**** TASK INPUTS ****
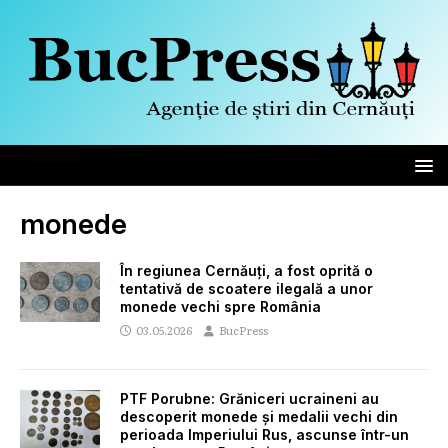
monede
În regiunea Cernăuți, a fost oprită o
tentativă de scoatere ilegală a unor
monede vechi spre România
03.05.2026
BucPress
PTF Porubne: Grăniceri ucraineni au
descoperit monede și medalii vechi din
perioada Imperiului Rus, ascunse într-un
****
**** TASK INPUTS ****
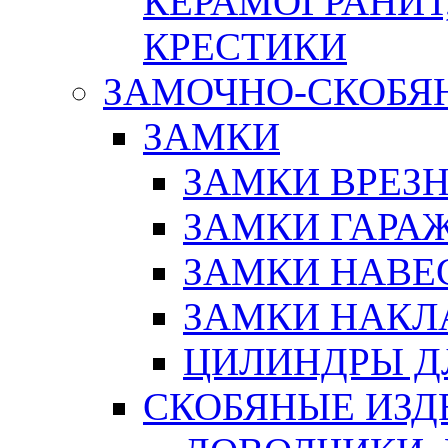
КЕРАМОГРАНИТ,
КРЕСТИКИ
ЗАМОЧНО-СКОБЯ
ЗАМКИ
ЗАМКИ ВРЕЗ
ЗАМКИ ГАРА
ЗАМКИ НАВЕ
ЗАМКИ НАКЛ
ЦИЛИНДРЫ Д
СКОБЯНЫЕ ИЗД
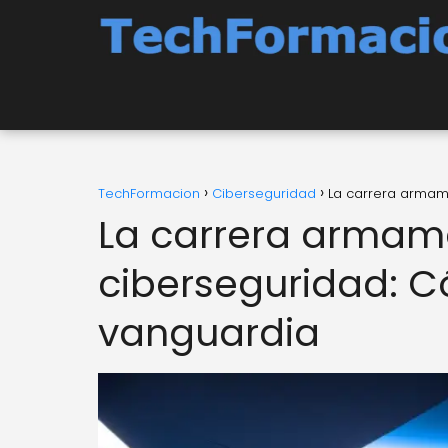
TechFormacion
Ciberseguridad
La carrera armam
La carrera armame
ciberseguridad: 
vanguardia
****
▸ **EXERCISE**
Return all lines from the entries that contain the string "vechi".

▸ **SOLUTION TO THE PROBLEM**
monede vechi spre România
descoperit monede și medalii vechi din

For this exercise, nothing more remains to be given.